Recently, a senior art critic asked me why I did not do the blog entries anymore. Writer’s block? she asked. I hadn’t thought about such a scenario. I had gone through such phases when words stood aloof. I don’t find myself in that situation now. I need a white page, a Microsoft Word page so that I could key in my thoughts without a break. There is no arrogance in saying this. My daily training has helped me achieve this. Yet, I do not write that much these days. Some kind of lethargy? Don’t I feel anymore the need to purge myself of my winding thoughts?


I want my writings to be clear and lucid. A reader should have easy access not only to the text but also to the content. Someone should not stand before my writing as if he was standing before a thick and tall concrete wall infested with graffiti and rhetoric. Easy access is a much mistaken concept. Most of the people think that accessible things are less valuable. You make something so complex that the very inaccessibility makes people look at it in awe. Words and ideas become like celebrities and VIPs locked up in fortresses made up of concrete and security measures. They come out once in a while to wave at the hapless admirers who scream at a single glace, the spreading of hands and the dimpled smile.

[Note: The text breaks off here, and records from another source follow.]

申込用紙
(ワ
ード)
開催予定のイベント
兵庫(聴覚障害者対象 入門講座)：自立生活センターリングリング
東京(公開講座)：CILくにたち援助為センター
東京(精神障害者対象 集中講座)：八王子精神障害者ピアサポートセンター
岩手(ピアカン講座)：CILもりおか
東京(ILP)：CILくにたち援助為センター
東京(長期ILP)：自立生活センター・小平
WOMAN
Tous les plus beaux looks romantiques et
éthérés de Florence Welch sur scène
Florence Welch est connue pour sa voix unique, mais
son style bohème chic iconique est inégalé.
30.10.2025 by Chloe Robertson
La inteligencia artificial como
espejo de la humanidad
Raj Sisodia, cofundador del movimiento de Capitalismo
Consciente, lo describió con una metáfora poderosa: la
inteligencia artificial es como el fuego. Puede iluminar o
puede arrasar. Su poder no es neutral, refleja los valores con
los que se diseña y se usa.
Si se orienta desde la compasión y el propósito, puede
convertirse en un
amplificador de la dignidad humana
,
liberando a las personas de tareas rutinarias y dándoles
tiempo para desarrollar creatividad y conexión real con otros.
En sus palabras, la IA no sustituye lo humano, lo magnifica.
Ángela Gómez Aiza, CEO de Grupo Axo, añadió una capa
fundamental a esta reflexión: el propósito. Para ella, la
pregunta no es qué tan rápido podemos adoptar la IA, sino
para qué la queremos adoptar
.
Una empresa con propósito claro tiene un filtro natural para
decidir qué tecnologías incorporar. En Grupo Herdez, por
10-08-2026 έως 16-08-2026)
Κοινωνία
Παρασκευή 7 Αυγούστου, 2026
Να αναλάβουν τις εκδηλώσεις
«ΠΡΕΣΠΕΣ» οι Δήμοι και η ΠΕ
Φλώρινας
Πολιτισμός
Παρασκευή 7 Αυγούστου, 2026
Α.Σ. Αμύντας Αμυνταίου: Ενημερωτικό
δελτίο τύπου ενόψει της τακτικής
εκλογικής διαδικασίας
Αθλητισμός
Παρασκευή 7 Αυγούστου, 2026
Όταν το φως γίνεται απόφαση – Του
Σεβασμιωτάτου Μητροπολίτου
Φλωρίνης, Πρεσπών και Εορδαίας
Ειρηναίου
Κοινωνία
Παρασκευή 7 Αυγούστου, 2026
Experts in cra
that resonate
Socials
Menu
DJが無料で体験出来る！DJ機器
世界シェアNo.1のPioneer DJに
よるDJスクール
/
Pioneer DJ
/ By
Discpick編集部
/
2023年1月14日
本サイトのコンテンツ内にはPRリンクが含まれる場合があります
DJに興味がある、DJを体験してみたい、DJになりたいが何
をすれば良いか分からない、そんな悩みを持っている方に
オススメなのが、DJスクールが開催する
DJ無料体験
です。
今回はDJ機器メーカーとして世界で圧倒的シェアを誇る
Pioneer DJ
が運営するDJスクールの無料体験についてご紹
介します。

(Pic courtesy: Google. Representational Purpose only)

I do not write these days because I do not see good art that often. I could ramble around any subject for a long time but when art is before me, writing about it becomes the most pleasurable thing in the world. Artists who come up with pedestrian ideas and childish logic and done to death styles one cannot say much about their art. So I keep quite. I walk in front of the galleries even avoiding to look at their facades. They look like silent stupidity parked at turn unattended and left to rust. One should avert the eyes from such depressing sights.


Whenever I see the names of artists printed on the invitation cards they look strange and unfamiliar. True, I do not know most of them. I wistfully remember those times when I took pains to travel to different places and studios to see young artists working. That time has gone and the concerns that ruled artists in those times are also have become a thing of past. Today the concerns of the artists are different. They want to be a part of major exhibitions and international fairs. They want to be in international residencies and art camps. They want to be in a different world with their works. What do they address in their art, I ask myself and find no answer. I have heard from places that the youngsters too address the issues like migration, environmental crises, wars, poverty, human suffering and injustice. They are not different from our generation in that sense.


Where do they differ and how do they differ then? I do not have any clear answer here. Those young artists who are lauded by the private establishments that almost monopolize the art scene in India and elsewhere project themselves as the new age messiahs with a new language and approach. They use new materials and contemporary technologies. May be I am too old to understand the technology in a practical sense but I do understand their impacts in the contemporary human life and their influence in understanding the past and shaping the future. What I do not understand is the language that they use. They are wafer-thin and stand only because that there are armatures and scaffolds of words around them. They prop them up like dilapidated houses restructured by a whimsical architecture who excels in disuse of spaces.


(Pic courtesy: Google. Representational Purpose only)

I am a stranger to that. Like the international professional art critics, I could gush over the works that are shallow by digging them deep. I could post them regularly at the Instagram and amass followers. There is no problem in having more followers in social media platforms and making an influencer of sorts out of oneself. But when I think of it a sense of meaninglessness engulfs me. Why should I see those things that are not there? Why should I over-read things when they do not deserve reading at all? May be reading a visual text would give you some sort of high but all the highs are not good for health. You turn a liar, slowly and steadily.


Once I went to an all women art camp. I went through the works that were done hastily because it was a single day camp. Most of them had generated images that didn’t throw up any surprises. Same vaginas, wombs, blood, bird’s nest, eggs, splayed legs, kitchen utensils and so on. I thought, why didn’t they have any other self-image other than the stereotypical ones. Lynda Nochlin and other feminist theoreticians of her ilk had talked about reclaiming the female body from the clutches of the male desires and possessiveness. That was almost sixty years ago. The world has changed since then. How long are you going to make the same thing, ululating the female vulva, blood and tears?


I ask this question unto myself. What’s the point in saying the same thing in new mediums and materials? Can’t there be a different lens, a different ken and a different scale to see and measure oneself? If I say thing, I will be called a misogynist and a chauvinist. It is not just about the female artists, it is about every other artist. When you say the truth, they call you names. Better keep quiet.